The odds of Congress approving the federal budget in time for the new fiscal year that starts on October 1 are now miniscule. I guess one could say that Congress continues to meet expectations on this front as they have not accomplished this for decades. They apparently don’t believe in deadlines.
The 119th Congress which begins in January 2025 will have a major impact on tax policy. Portions of the Tax Cuts and Jobs Act tax legislation expire on December 31, 2025. Unless new provisions are signed into law, personal tax brackets, deductions, and exemptions will revert to previous law on January 1, 2026.
For most taxpayers, this would result in higher tax brackets, lower standard deductions, and increased exemptions. Overall, the net impact would be additional revenue for the federal government at the expense of taxpayers.

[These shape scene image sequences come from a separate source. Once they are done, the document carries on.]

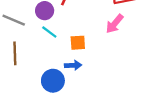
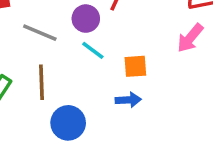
blue circle: (53, 81) -> (68, 123), moved

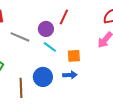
brown line: (42, 82) -> (21, 88), moved
blue circle: (68, 123) -> (43, 77), moved

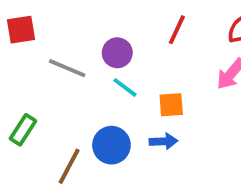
red line: (64, 17) -> (177, 30), moved
brown line: (21, 88) -> (69, 166), turned 30

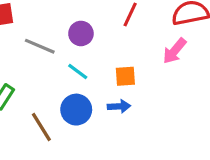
cyan line: (125, 87) -> (78, 72), moved
brown line: (69, 166) -> (41, 127), turned -60

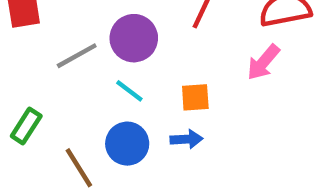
purple circle: (81, 33) -> (134, 38), size x1.4
gray line: (40, 46) -> (77, 56), turned -52

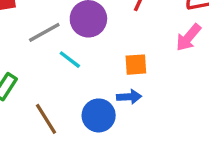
cyan line: (129, 91) -> (70, 60), moved
blue circle: (127, 144) -> (99, 115), moved

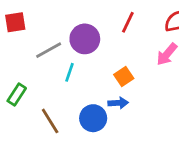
cyan line: (70, 60) -> (70, 72), turned 72
orange square: (136, 65) -> (124, 76), turned -30

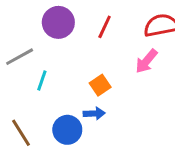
purple circle: (85, 39) -> (58, 22), moved

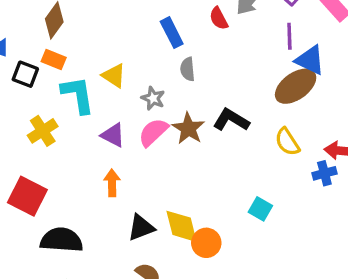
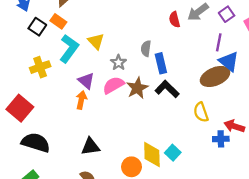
blue rectangle: (172, 33) -> (161, 63), moved
cyan L-shape: (78, 95) -> (69, 49), turned 32
orange arrow: (112, 183) -> (81, 100), moved
yellow diamond: (182, 226) -> (152, 155), moved

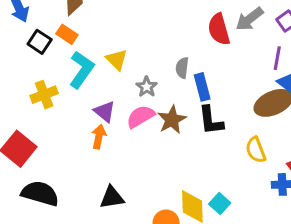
red semicircle: (174, 20) -> (219, 29), size x1.5
black L-shape: (167, 89) -> (211, 120), turned -140

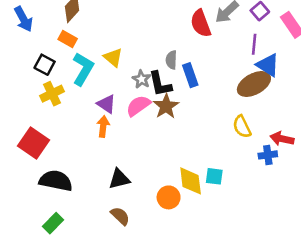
black square: (40, 42) -> (45, 65), moved
black L-shape: (211, 120) -> (160, 84), moved
cyan square: (220, 203) -> (214, 176), turned -30

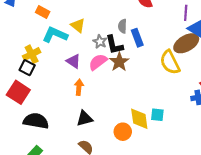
black square: (45, 65) -> (27, 68), moved
cyan L-shape: (83, 69) -> (55, 35), turned -95
orange arrow: (103, 127) -> (79, 87), moved
yellow semicircle: (242, 127) -> (170, 62), moved, size x1.4

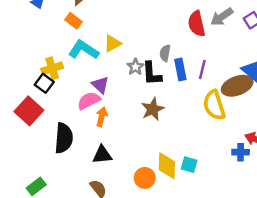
purple line: (186, 13) -> (202, 70), moved
yellow triangle: (78, 25) -> (112, 43), turned 42
pink semicircle: (98, 62) -> (89, 101), moved
brown star: (119, 62) -> (153, 109), moved
black semicircle: (36, 121) -> (64, 138), moved, turned 75

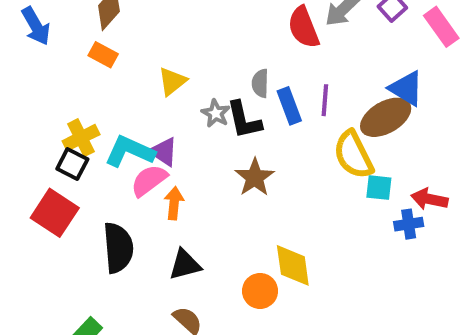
cyan L-shape: (84, 50) -> (130, 151), moved
cyan square: (189, 165) -> (379, 188), moved

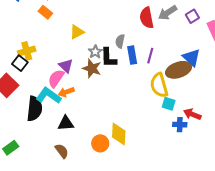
cyan L-shape: (130, 151) -> (49, 96), moved
brown star: (255, 177) -> (92, 68), moved, turned -30
pink semicircle: (149, 180) -> (56, 78), turned -30
orange arrow: (174, 203) -> (66, 92), turned -126

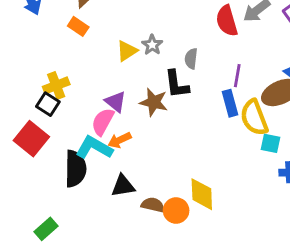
gray star: (95, 52) -> (152, 45), moved
blue rectangle: (132, 55) -> (230, 103), moved
brown semicircle: (62, 151) -> (153, 205), moved, turned -35

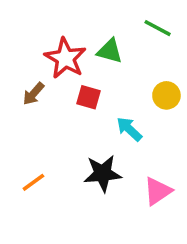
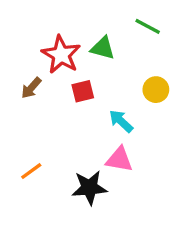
red square: (88, 97) -> (83, 91), turned -30
black star: (103, 173) -> (89, 188), moved
pink triangle: (158, 191) -> (119, 159), moved, turned 44

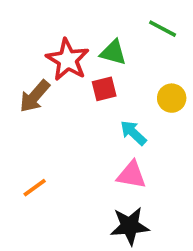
brown arrow: (31, 88) -> (35, 96), size x1.4
red square: (83, 91) -> (104, 89), moved
black star: (89, 188) -> (130, 226), moved

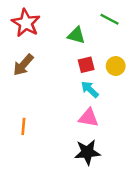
red star: (68, 60) -> (26, 23), moved
red square: (104, 89) -> (86, 65), moved
orange line: (35, 188) -> (23, 126), turned -49

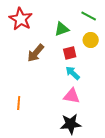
green triangle: (76, 35) -> (62, 29), turned -35
brown arrow: (23, 65) -> (36, 53), moved
yellow circle: (116, 66) -> (91, 40), moved

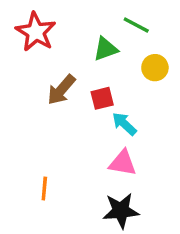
green line: (89, 16) -> (136, 25), moved
red square: (70, 53) -> (102, 98), moved
orange line: (19, 103) -> (44, 189), moved

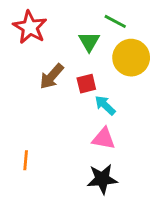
green triangle: (106, 49) -> (89, 42), turned -40
yellow circle: (155, 68) -> (131, 58), size x1.6
orange line: (44, 189) -> (26, 160), moved

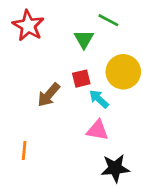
yellow circle: (131, 58) -> (123, 72), moved
brown arrow: (52, 76) -> (49, 95), moved
black star: (102, 179) -> (115, 168), moved

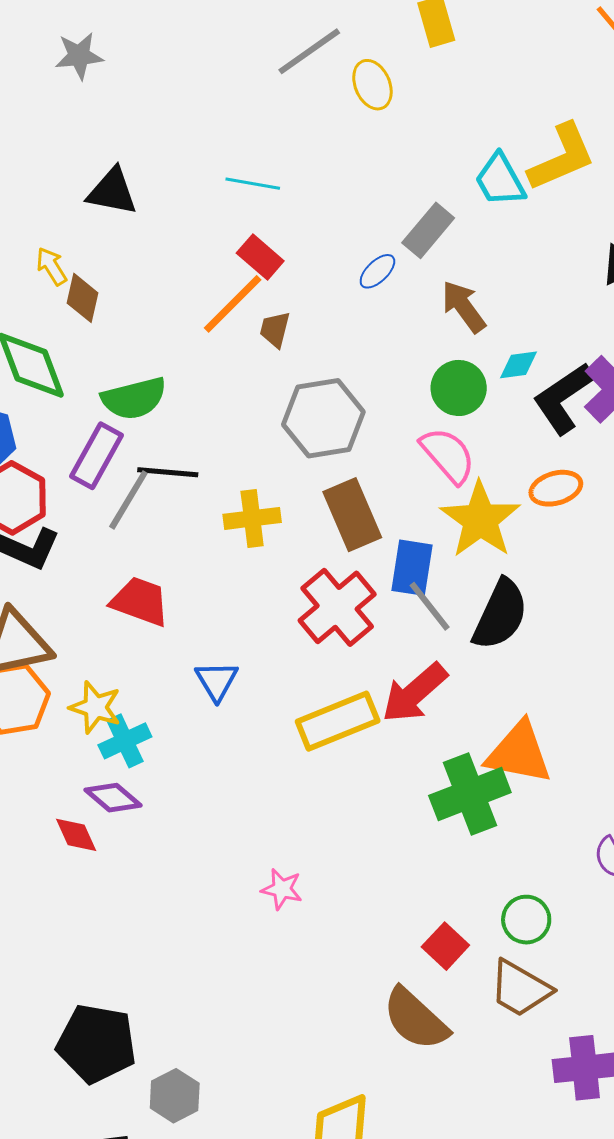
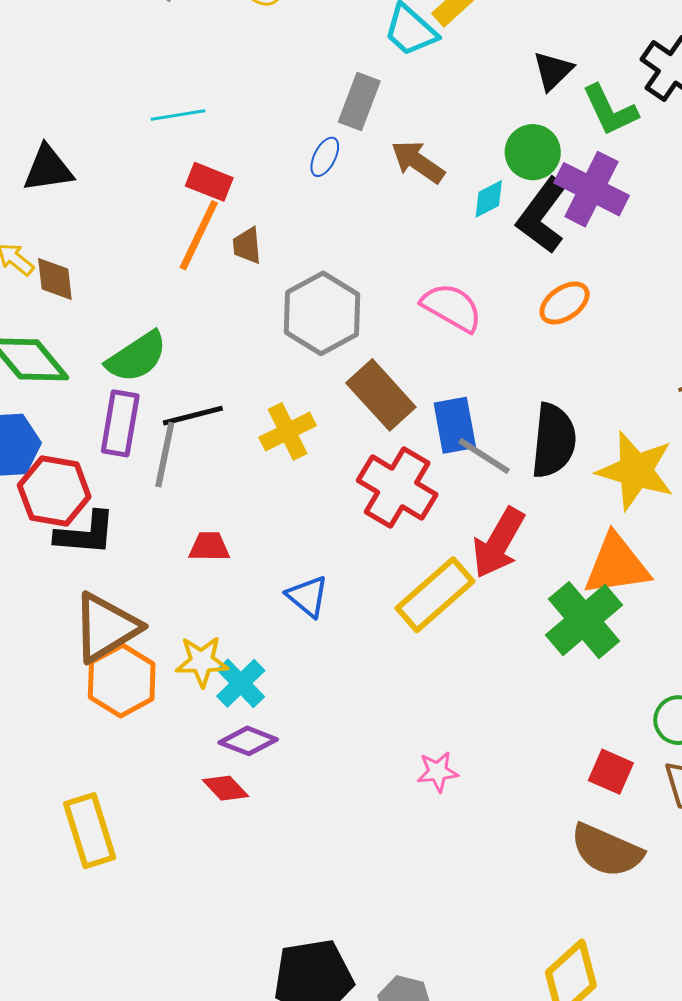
green circle: (459, 388) -> (533, 152), moved
yellow star: (480, 520) -> (636, 471), moved
red trapezoid: (140, 601) -> (209, 547), size x0.7

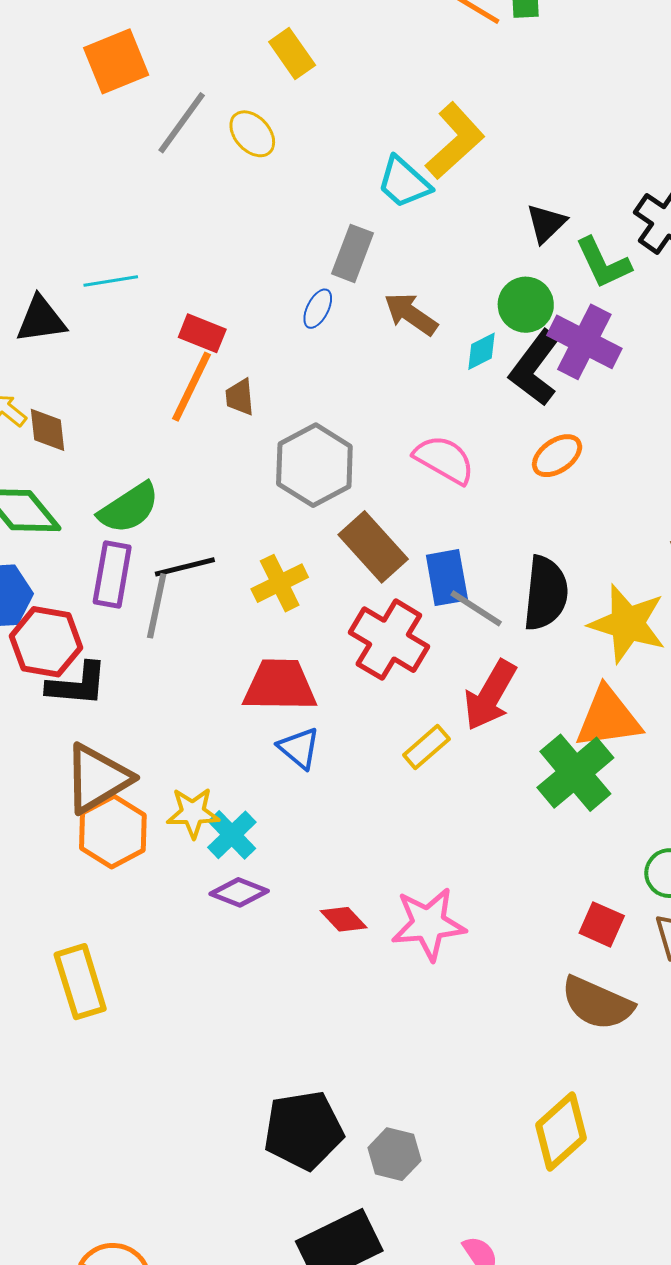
cyan line: (178, 115) -> (111, 281), moved
red trapezoid: (209, 547) -> (280, 685), moved, size x1.8
yellow rectangle: (435, 595) -> (426, 747), size x0.6
pink star: (438, 772) -> (428, 924), size x1.8
red diamond: (225, 788) -> (344, 919), moved

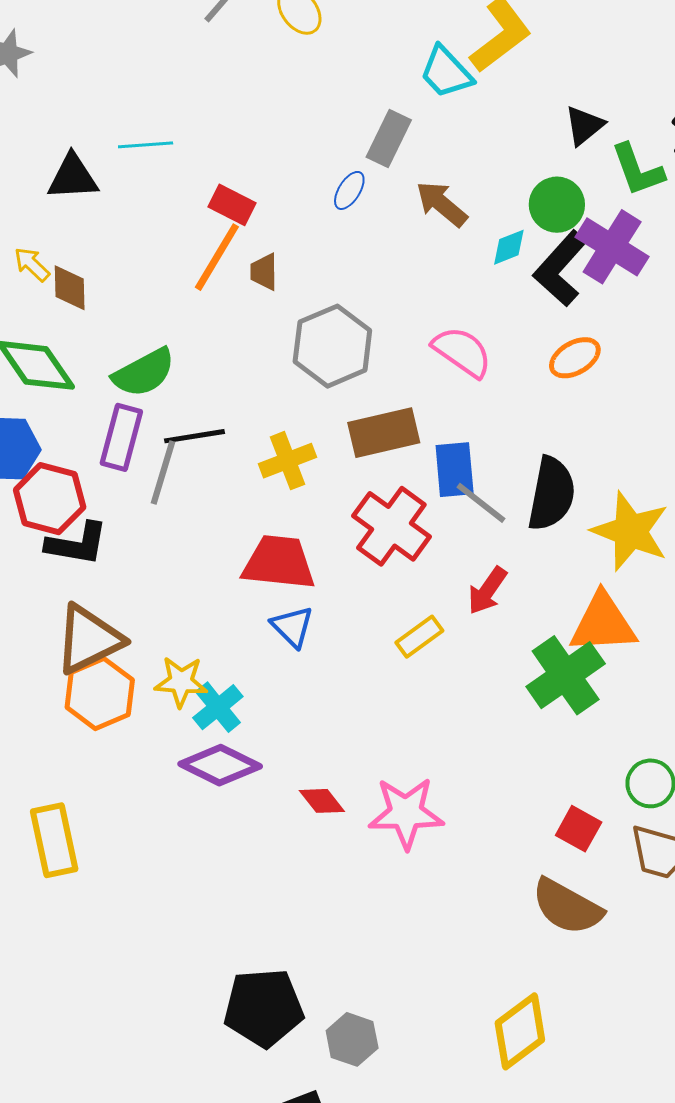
brown rectangle: (373, 547) -> (384, 433), turned -66
red arrow: (490, 695) -> (487, 591), size x0.7
purple diamond: (239, 892) -> (220, 765), size x1.4

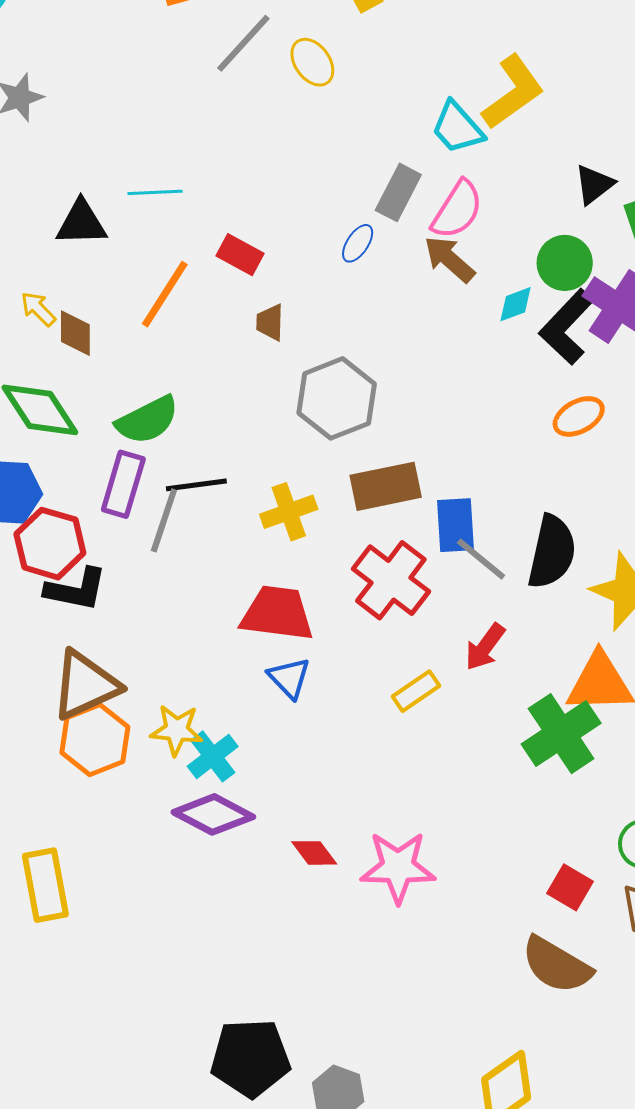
orange line: (217, 257) -> (165, 294), moved
pink semicircle: (462, 352) -> (457, 210), moved, turned 86

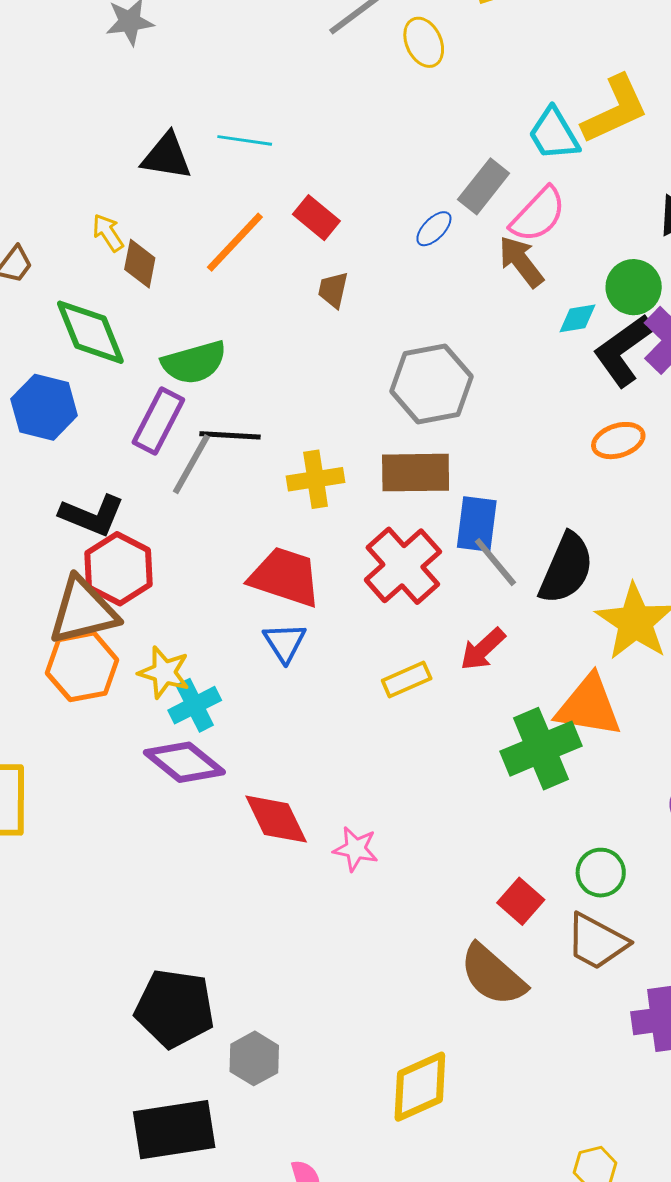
gray hexagon: (337, 398) -> (431, 384), moved
red hexagon: (50, 544) -> (119, 569), moved
red diamond: (314, 853) -> (276, 819), size x1.5
pink star: (398, 867) -> (356, 849), size x0.6

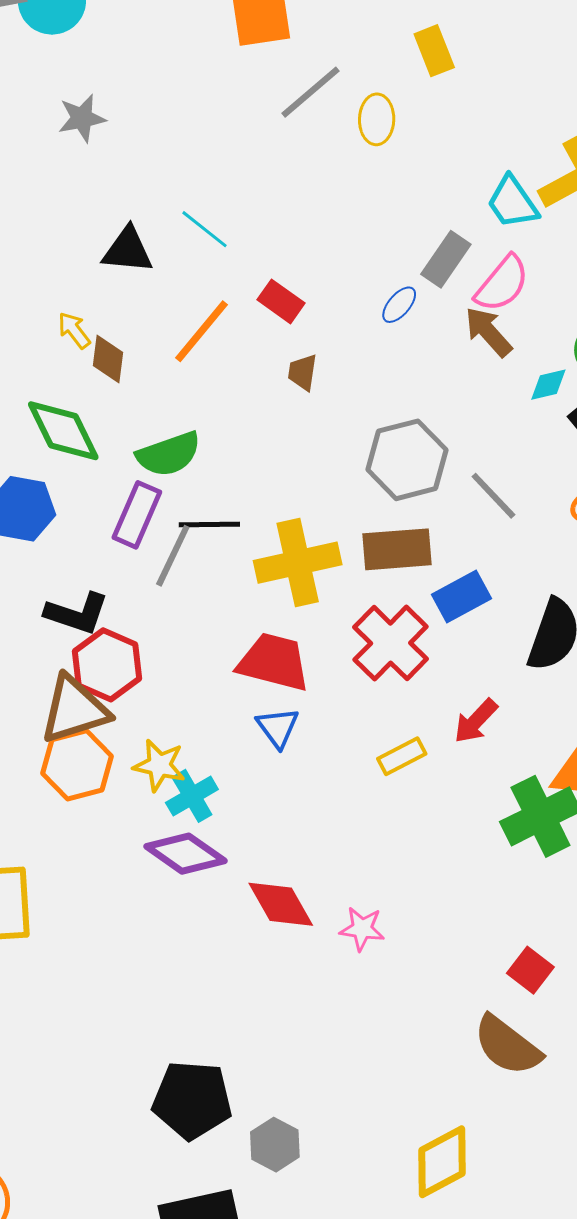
yellow ellipse: (424, 42) -> (377, 119), turned 30
cyan line: (245, 140) -> (204, 229), turned 34
yellow cross: (316, 479) -> (298, 563), size x1.5
blue rectangle: (477, 524) -> (461, 596), turned 58
gray line: (495, 562) -> (493, 496), moved

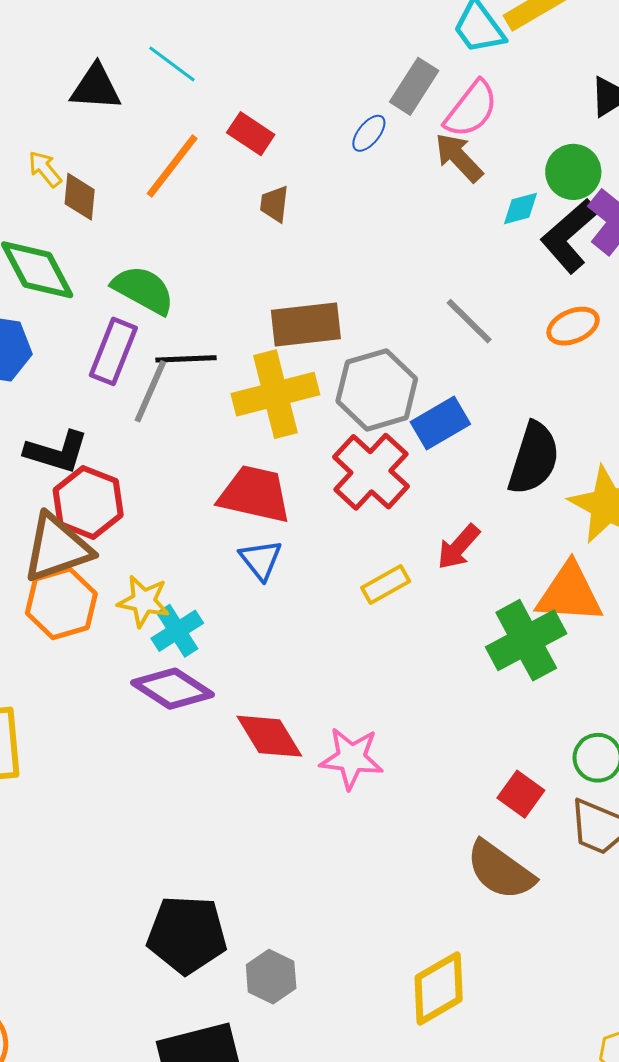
green semicircle: (169, 454) -> (143, 290), turned -130
gray hexagon: (407, 460) -> (377, 390), moved
brown rectangle: (397, 549) -> (306, 324), moved
pink star: (362, 929) -> (351, 758), size x1.4

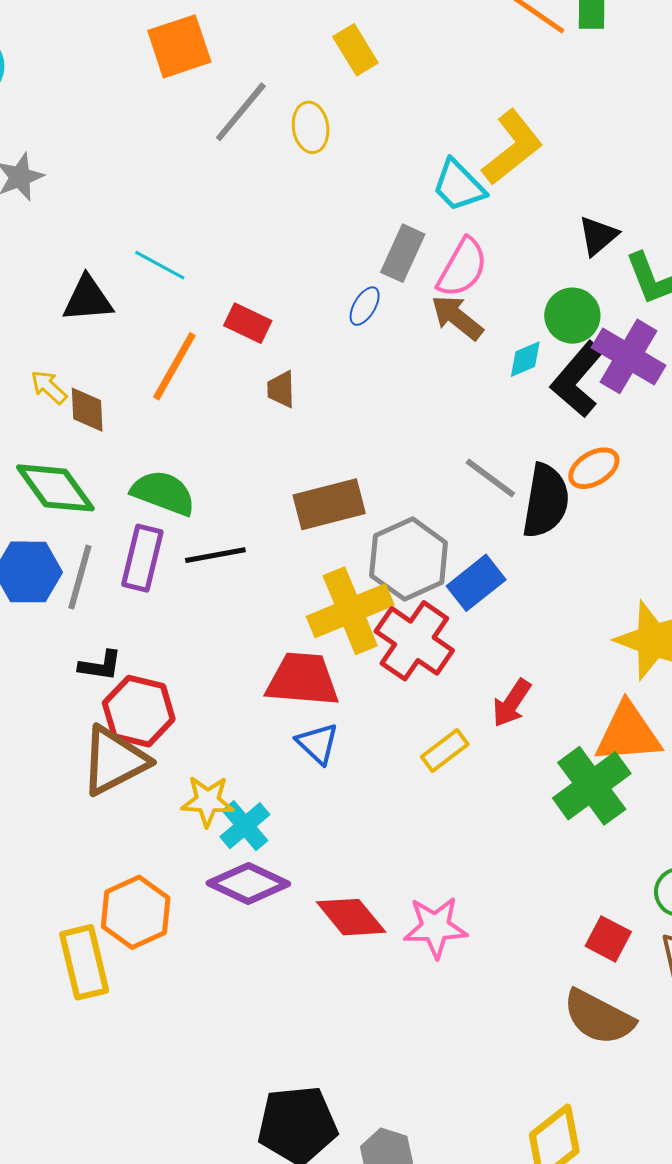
gray line: (150, 391) -> (80, 577), moved
yellow cross: (275, 394) -> (350, 611), moved
black L-shape: (57, 452) -> (100, 666), size x0.7
black semicircle: (534, 458) -> (546, 501), moved
orange hexagon: (61, 603) -> (136, 912), moved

It is not like the government does not need your money. Over the last 12 months it has spent $1,598,360,000,000 more than it has received in revenue. The good news is that this is a smaller 12-month deficit than last July ($2,252,963,000,000). The bad news is that balancing the federal budget today would still require the government to terminate all Medicare benefits (but keep the taxes in place), eliminate the entire national defense budget, and stop all spending on federal transportation projects.
We will be closely monitoring the future of tax policy next year. In the meantime, you may wish to speak with your tax and estate planning professionals to discuss opportunities to maximize the benefits of current law to minimize your and your family’s future tax liabilities.